_Material provided_

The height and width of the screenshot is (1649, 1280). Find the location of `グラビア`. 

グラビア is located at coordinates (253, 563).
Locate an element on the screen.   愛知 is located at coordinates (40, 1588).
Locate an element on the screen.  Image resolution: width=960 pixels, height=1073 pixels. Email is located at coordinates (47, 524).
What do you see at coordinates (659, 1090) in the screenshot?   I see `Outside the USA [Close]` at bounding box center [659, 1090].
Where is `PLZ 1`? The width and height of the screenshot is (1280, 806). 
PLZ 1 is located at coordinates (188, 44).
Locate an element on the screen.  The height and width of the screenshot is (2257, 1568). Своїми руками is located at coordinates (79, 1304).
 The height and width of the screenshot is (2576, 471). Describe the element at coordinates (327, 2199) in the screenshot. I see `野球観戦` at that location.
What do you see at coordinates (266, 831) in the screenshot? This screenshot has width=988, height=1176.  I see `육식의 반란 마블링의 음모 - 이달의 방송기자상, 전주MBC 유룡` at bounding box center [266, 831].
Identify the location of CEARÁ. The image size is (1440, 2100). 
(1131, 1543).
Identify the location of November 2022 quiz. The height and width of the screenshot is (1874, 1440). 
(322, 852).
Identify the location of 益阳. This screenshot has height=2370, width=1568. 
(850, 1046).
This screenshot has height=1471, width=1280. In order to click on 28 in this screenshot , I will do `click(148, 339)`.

_What is needed_
List all lines from the entries that include the word "bounding".

_Solution to this task_
What do you see at coordinates (659, 1090) in the screenshot?   I see `Outside the USA [Close]` at bounding box center [659, 1090].
What do you see at coordinates (266, 831) in the screenshot? This screenshot has width=988, height=1176.  I see `육식의 반란 마블링의 음모 - 이달의 방송기자상, 전주MBC 유룡` at bounding box center [266, 831].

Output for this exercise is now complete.